Before this, George had asked me what I thought of Indian women and I’d replied that they are often pretty. On my way to the toilet (well, both men and women urinate in the garden), he’d cornered me to say that if I wanted an Indian girlfriend, he could fix it but I’d have to agree to marry her. I told him the truth – that I am unable to marry anyone just now and really unsure whether I would want to get married again if and when it becomes possible – and further difficult conversation was avoided when Ravi and Bobby came out to announce that food was ready. (They’d guessed what George was likely to be talking about – he soon made his excuses and left, after insisting I should see him tomorrow. However, I had no wish to do so, especially after Ravi, Boby and Suriya told me that they’d expected something like this and that George would want a cash ‘thank-you’ for arranging this relationship. As I told them, this event had made me feel a little queasy and insulted: I don’t like pimping and I don’t think I’m so repulsive that I can’t attract women all by myself!

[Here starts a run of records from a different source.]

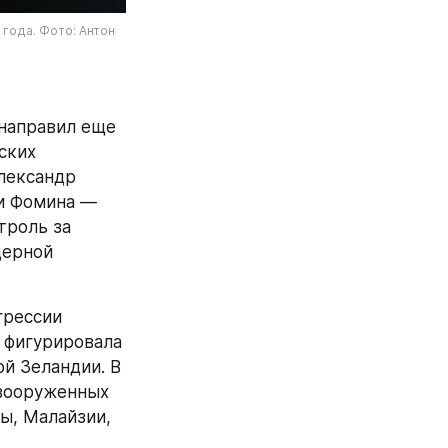
ода. Фото: Антон 
направил еще 
ких 
лександр 
ии Фомина — 
роль за 
ерной 
С октября 2024 года Фомин в связи с его участием в российской агрессии 
фигурировала 
й Зеландии. В 
вооруженных 
, Малайзии,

By now the last bus to Palolem had long ago departed, we were all suitably fed, watered and pickled and sleep was on the agenda. To complete the context: Suriya’s rented house has two rooms, each about 4 metres by four metres. The bedroom/lounge/day-room contains Suriya and Priya’s beds one either side of the room. The kitchen/workroom/pantry has a shower area inset into it and Suriya cooks on a two-ring gas burner. She washes dishes and clothes in a conrete area outside the house and has a non-flush squat toilet at the end of the garden. What the hell is someone who has this little doing being so lovely to me? I can’t help crying a little as I type this: I find it hard to think that I deserve to enjoy myself at their expense!

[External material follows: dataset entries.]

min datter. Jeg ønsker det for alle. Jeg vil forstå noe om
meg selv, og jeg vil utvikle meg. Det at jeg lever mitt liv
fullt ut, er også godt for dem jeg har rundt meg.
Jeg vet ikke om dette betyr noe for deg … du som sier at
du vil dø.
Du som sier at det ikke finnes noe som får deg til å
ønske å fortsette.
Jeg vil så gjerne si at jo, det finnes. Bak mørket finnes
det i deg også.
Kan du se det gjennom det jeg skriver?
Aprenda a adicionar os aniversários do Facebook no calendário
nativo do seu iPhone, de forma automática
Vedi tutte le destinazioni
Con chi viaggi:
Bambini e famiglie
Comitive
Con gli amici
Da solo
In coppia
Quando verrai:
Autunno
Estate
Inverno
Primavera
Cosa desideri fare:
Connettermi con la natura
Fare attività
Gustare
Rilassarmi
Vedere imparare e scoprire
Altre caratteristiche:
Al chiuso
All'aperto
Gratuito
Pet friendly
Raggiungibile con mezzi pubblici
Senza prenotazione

Anyway, Suriya and Gautami slept on Priya’s bed, Dhanush, Ravi and Bobby slept on the floor (insisting that they liked being cool from the tiles and being directly under the fan); they all insisted that I slept in Suriya’s bed. Again, I can hardly believe how I’ve been treated – far too good! Suriya’s bed was lovely and comfortable but I didn’t sleep well because of the noise from the fan. I think I dropped off around 5am, just as Suriya woke and started her daily routine.
Don’t say a prayer for me now. Save it for the morning after.

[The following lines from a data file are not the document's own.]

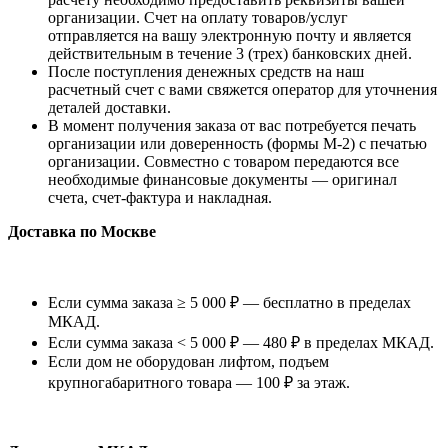
организации. Счет на оплату товаров/услуг
отправляется на вашу электронную почту и является
действительным в течение 3 (трех) банковских дней.
После поступления денежных средств на наш
расчетный счет с вами свяжется оператор для уточнения
деталей доставки.
В момент получения заказа от вас потребуется печать
организации или доверенность (формы М-2) с печатью
организации. Совместно с товаром передаются все
необходимые финансовые документы — оригинал
счета, счет-фактура и накладная.
Доставка по Москве
Если сумма заказа ≥ 5 000 ₽ — бесплатно в пределах
МКАД.
Если сумма заказа < 5 000 ₽ — 480 ₽ в пределах МКАД.
Если дом не оборудован лифтом, подъем
крупногабаритного товара — 100 ₽ за этаж.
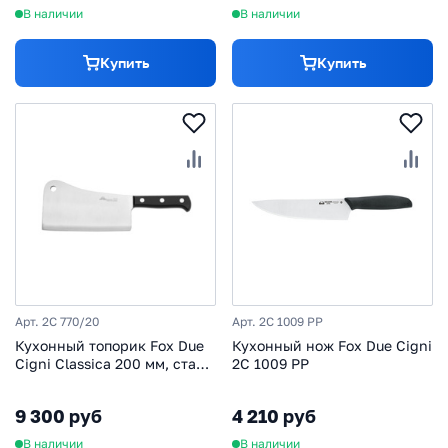
В наличии
В наличии
Купить
Купить
Арт. 2C 770/20
Арт. 2C 1009 PP
Кухонный топорик Fox Due
Кухонный нож Fox Due Cigni
Cigni Classica 200 мм, сталь
2C 1009 PP
4116, рукоять POM
9 300 руб
4 210 руб
В наличии
В наличии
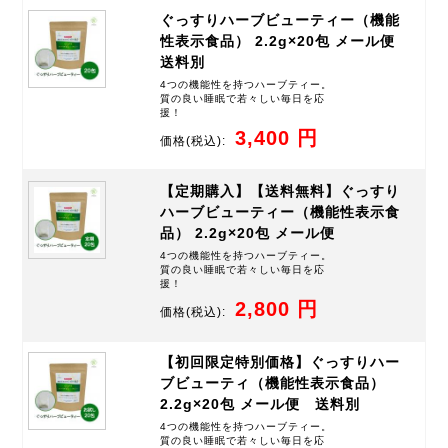
ぐっすりハーブビューティー（機能
性表示食品） 2.2g×20包 メール便
送料別
4つの機能性を持つハーブティー。
質の良い睡眠で若々しい毎日を応
援！
3,400 円
価格
(税込):
【定期購入】【送料無料】ぐっすり
ハーブビューティー（機能性表示食
品） 2.2g×20包 メール便
4つの機能性を持つハーブティー。
質の良い睡眠で若々しい毎日を応
援！
2,800 円
価格
(税込):
【初回限定特別価格】ぐっすりハー
ブビューティ（機能性表示食品）
2.2g×20包 メール便 送料別
4つの機能性を持つハーブティー。
質の良い睡眠で若々しい毎日を応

By 9am, life was returning to the rest of us: chai, water and savoury vermicelli were consumed in sufficient quantities to get us back to vaguely human status. (Ravi and Bobby should both have been badly hungover but weren’t: grr!!) I braved the squat toilet after Suriya cleaned it – this was her choice but she used phenol, so I gave gave a her a gentle, concerned her lecture about this being a poison that absorbs through skin. I’m going to buy her some marigolds and make sure she uses them!
Suriya and I went back to Margao to check on the birthing process: no news yet but a lot of thought about how I would feel if I was waiting for the birth of my own child or grand-child – I think I’d go mad with worry in 10 minutes. Suriya then took me to a bus-stop to get a bus back to Palolem and is now either back in Colva with Bobby and family or back at the hospital with Rechsma and her folk.
I think that’s enough tediousness for now: see you later space cats!